WHAT YOU WILL DO:
Would you repeat word for word the lines of the listing that follows, from the one with "김고은·남지현·위하준 한밤중 회동...왜?" up to and including the one with "Mere viden...", and leave out the images?

THE DATA:
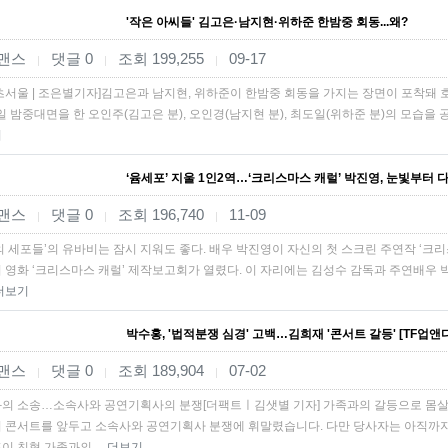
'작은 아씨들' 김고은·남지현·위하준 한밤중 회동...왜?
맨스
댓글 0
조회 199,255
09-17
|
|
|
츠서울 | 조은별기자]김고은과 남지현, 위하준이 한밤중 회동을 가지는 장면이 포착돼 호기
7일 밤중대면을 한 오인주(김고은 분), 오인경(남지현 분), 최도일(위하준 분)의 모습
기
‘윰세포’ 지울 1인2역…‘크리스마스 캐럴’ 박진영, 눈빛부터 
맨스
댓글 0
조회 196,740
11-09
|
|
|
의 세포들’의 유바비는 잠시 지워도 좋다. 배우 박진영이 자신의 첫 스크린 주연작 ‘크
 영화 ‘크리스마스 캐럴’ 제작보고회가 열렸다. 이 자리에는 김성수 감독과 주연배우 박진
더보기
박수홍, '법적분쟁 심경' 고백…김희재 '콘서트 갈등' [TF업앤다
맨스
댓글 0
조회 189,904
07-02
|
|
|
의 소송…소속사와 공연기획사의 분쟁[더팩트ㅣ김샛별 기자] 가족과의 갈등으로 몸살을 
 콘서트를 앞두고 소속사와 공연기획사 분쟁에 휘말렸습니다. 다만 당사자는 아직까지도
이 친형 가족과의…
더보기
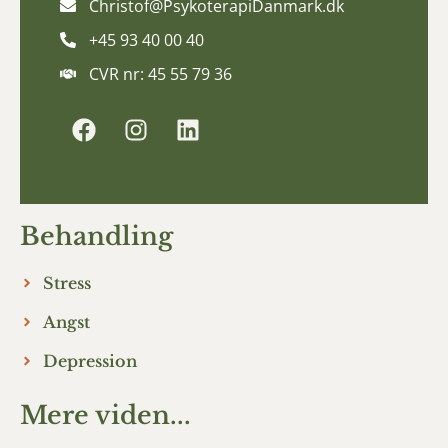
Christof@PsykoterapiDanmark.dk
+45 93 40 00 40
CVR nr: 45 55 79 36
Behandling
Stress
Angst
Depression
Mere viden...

* * *

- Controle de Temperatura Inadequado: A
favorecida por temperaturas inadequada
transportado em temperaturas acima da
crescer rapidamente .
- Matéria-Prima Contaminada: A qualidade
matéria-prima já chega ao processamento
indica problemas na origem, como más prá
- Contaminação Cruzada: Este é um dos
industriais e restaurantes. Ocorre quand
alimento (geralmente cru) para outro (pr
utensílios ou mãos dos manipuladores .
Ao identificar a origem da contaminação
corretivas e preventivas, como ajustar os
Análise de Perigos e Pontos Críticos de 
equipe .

FINAL ANSWER:
'작은 아씨들' 김고은·남지현·위하준 한밤중 회동...왜?
맨스
댓글 0
조회 199,255
09-17
|
|
|
츠서울 | 조은별기자]김고은과 남지현, 위하준이 한밤중 회동을 가지는 장면이 포착돼 호기
7일 밤중대면을 한 오인주(김고은 분), 오인경(남지현 분), 최도일(위하준 분)의 모습
기
‘윰세포’ 지울 1인2역…‘크리스마스 캐럴’ 박진영, 눈빛부터 
맨스
댓글 0
조회 196,740
11-09
|
|
|
의 세포들’의 유바비는 잠시 지워도 좋다. 배우 박진영이 자신의 첫 스크린 주연작 ‘크
 영화 ‘크리스마스 캐럴’ 제작보고회가 열렸다. 이 자리에는 김성수 감독과 주연배우 박진
더보기
박수홍, '법적분쟁 심경' 고백…김희재 '콘서트 갈등' [TF업앤다
맨스
댓글 0
조회 189,904
07-02
|
|
|
의 소송…소속사와 공연기획사의 분쟁[더팩트ㅣ김샛별 기자] 가족과의 갈등으로 몸살을 
 콘서트를 앞두고 소속사와 공연기획사 분쟁에 휘말렸습니다. 다만 당사자는 아직까지도
이 친형 가족과의…
더보기
Christof@PsykoterapiDanmark.dk
+45 93 40 00 40
CVR nr: 45 55 79 36
Behandling
Stress
Angst
Depression
Mere viden...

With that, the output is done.